MPs last week lambasted auditor KPMG and, more broadly, slammed the audit market as a "cosy club incapable of providing the degree of independent challenge needed".
Policymakers want the competition watchdog to look again at whether the Big Four firms - KPMG, EY, PWC and Deloitte, which audit 99% of the FTSE 100 and 96% of the 250 index - should be broken up.
And to consider whether arms doing audit work should be separated from those carrying out other consultancy or professional services.
What's interesting about this latest round of soul-searching is that the audit firms appear to be active participants.
So much so, in fact, that Newsnight has been told that the industry is on the hunt for a big name to lead an independent review of the market.
The brief, though, wouldn't be to look at how the market should be structured, or how firms should manage conflicts of interest.
Instead, the sector is chewing over a more fundamental question: what should audit actually be?
This shift is important.
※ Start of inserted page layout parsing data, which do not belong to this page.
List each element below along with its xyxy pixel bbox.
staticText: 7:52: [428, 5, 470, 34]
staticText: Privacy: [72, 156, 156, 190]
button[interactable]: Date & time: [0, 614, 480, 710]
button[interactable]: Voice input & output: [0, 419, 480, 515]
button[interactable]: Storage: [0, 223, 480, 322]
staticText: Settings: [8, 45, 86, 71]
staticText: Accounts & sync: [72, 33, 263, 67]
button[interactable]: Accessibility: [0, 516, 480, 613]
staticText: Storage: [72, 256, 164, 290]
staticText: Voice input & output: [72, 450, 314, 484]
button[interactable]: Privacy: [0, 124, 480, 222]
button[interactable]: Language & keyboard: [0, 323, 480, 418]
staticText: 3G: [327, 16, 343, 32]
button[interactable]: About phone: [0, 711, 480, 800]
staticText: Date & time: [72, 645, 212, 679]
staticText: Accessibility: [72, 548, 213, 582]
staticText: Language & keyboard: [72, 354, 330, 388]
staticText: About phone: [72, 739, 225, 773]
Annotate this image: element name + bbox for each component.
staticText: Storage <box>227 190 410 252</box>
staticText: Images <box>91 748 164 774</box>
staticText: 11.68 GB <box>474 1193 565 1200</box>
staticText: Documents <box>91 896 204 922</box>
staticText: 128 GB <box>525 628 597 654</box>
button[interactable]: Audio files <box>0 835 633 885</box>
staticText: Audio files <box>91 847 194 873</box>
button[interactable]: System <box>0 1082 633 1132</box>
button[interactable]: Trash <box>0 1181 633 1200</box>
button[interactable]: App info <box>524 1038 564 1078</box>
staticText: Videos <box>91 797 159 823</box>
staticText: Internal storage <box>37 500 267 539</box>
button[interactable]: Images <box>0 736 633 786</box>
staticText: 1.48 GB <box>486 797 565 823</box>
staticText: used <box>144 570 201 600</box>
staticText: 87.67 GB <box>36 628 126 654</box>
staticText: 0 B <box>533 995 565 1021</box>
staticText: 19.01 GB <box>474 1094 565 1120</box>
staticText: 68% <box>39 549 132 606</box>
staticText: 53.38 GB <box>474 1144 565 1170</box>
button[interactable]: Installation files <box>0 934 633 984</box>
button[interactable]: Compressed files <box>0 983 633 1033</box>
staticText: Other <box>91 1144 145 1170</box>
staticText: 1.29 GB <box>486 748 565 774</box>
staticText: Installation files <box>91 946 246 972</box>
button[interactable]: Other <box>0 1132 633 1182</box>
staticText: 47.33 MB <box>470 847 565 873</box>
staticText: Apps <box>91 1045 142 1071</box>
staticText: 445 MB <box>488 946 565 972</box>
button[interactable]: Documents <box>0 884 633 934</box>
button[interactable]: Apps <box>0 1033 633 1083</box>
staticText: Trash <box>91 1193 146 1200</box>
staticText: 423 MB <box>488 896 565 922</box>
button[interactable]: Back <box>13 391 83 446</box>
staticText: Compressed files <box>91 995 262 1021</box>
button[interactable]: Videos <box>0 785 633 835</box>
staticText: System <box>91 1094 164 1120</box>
In the world of audit, it's radical stuff.
Traditionally, auditors saw themselves as offering assurance, predominantly to shareholders, that the accounts presented a "true and fair" view of the company's position.
But that doesn't necessarily mean the same thing to the profession as it does to the public, politicians, employees and customers who end up judging the results in a case like Carillion.
For many years, criticism of the audit industry was met with two arguments. First, that those berating the sector just didn't understand audit. And second, that any proposed changes risked imperilling audit quality with unspecified but terrible consequences.
These were rolled out to counter reforms proposed by the last competition inquiry into the sector in 2013 - and against European Union audit reforms, which included mandatory rotation of audit firm for public companies and limits on non-audit work.
Past victories in resisting change perhaps feel rather pyrrhic, given where the sector now finds itself.
If audit is seen as the last line of defence against fraud or as an important arbiter on a company's likely long-term health, it is time to tackle those expectations head on.
Fix and break up?
It's clear that previous attempts to shake up the market simply haven't worked.
The Big Four have become even more dominant in the business of auditing large, listed companies.
Hopes that other firms would break into that elite club have proved unfounded.
Grant Thornton - which ranks fifth by fee income and with more than 4,500 people in the UK is hardly a minnow - this year it said it would stop bidding for new audit contracts.
And while the growth in non-audit fees from audit clients has slowed (and some in the industry would be happy with an outright ban on this work), the importance of lucrative non-audit work to the firms as a whole has only grown.
It is natural to seize on the idea of break-ups of the biggest firms as a remedy: it's a concrete solution that satisfies the clamouring that something must be done.
The trouble is it isn't clear it would work - at least not on its own.
Would a smaller firm, with more competitors, really be more minded to challenge a big client on questionable numbers or assumptions?
Would smaller, audit-only UK firms mean higher-quality vetting of the big, multinational companies that make up the FTSE 100?
And would changing the market's structure make it less likely that the public, investors and politicians end up feeling short-changed come the next corporate car crash?
Other measures - like requiring joint audits, implementing market share caps, rethinking fees, looking at more regular tendering, or incentivising new entrants - would also be worth considering.
Largely dismissed in the past, industry sources say that now everything is on the table.
Opening up the audit process is also certainly merited: Despite some progress, shareholders often get little decent insight into a process that is supposedly done for their benefit.
What is audit again?
But none of this helps if auditors' view of what their job entails doesn't match the public perception of what they're meant to be doing.
Hence the industry's desire for a credible big hitter to look at just that.
This is part overdue evolution and part self-preservation. And it comes as technology opens up the scope of what an audit can feasibly check and investigate.
After years of telling its critics they don't understand audit, the profession appears to be having second thoughts: perhaps, after all, they were the ones that misunderstood.